Como brasileiro pagador de impostos, me enquadro no grupo que não pretende assistir a um circo, embora meu ceticismo e experiências anteriores em coberturas de CPIs — uma dezena em pouco mais de duas décadas — me levem a crer que o esforço será em vão. CPIs são espetáculos políticos; em anos pré-eleitorais, fatalmente se transformam em festival de horrores. A preocupação da senadora é nobre.

Por outro lado, é obrigação de qualquer investigador considerar todas as hipóteses possíveis, como ponto de partida — neste caso, não se deve descartar antecipadamente o risco de eventuais omissões de autoridades ou infiltração de grupos radicais. No decorrer da apuração, com a coleta de evidências e depoimentos, descarta-se as teses menos prováveis, percorre-se os caminhos mais promissores, reconstitui-se episódios, identifica-se seus agentes, para então responsabilizá-los.

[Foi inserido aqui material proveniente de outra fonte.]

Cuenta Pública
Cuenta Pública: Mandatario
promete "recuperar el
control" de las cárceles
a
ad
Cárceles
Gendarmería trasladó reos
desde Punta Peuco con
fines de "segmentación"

Nesse sentido, deve-se reconhecer o mérito da relatora ao considerar a necessidade de se ouvir, no momento adequado, o ministro da Justiça e da Segurança Pública, Flávio Dino; seu aliado, além do secretário-executivo do MJSP, Ricardo Capelli, ex-interventor na Segurança Pública do Distrito Federal. É esperada com ansiedade também a convocação do general Gonçalves Dias, ex-chefe do Gabinete de Segurança Institucional, e de seu antecessor, general Augusto Heleno; além de Anderson Torres, ex-ministro da Justiça e ex-secretário de Segurança do GDF.

Em seu plano, Eliziane defende ainda que a CPMI apure fatos pretéritos ao 8 de janeiro, como os distúrbios de 12 de dezembro em Brasília e o atentado frustrado com um caminhão-tanque no aeroporto da capital federal. Todos os envolvidos devem ser chamados a depor. “Nesse sentido, tentaremos identificar os autores intelectuais, os financiadores e os agentes públicos envolvidos.” Por fim, chama a atenção, positivamente, o interesse, ainda que tímido, de se apurar eventuais violações de direitos humanos dos quase 2 mil detidos no episódio. 

Como bem disse o senador Eduardo Girão (Novo/CE), a comissão “precisa fazer a autópsia e enterrar” o caso. “Não podemos deixar um defunto na sala.” A busca é pela verdade histórica.

 

Leia abaixo as principais linhas de investigação:

+ A atuação de Anderson Torres, enquanto Ministro da Justiça e Segurança Pública, e sua relação com a ação da Polícia Rodoviária Federal (PRF) e com o seu então Diretor, Silvinei Vasques, no segundo turno das eleições e diante das manifestações golpistas ocorridas nas rodovias nacionais logo após o resultado das eleições;

+ A atuação de Anderson Torres, enquanto Secretário de Segurança Pública do Distrito Federal;

+ Os acontecimentos dos dias 12 e 24 de dezembro de 2022;

+ Os acampamentos na região do Quartel-General do Exército e os atos antidemocráticos contra as sedes dos Três Poderes para identificar seus mentores, financiadores e executores;

+ O planejamento e a atuação dos órgãos de segurança pública da União e do Distrito Federal no dia 08 de janeiro, bem como o apagão na execução das medidas de contenção;

+ As manifestações públicas e em redes sociais de agentes políticos contra o resultado das eleições;

+ A relação do Tenente-Coronel Mauro Cid com pessoas envolvidas com o fato determinado investigado por esta CPMI e com eventuais conspirações golpistas, e

+ A atuação dos órgãos das Forças Armadas e sua relação com os acampamentos na região do Quartel-General do Exército.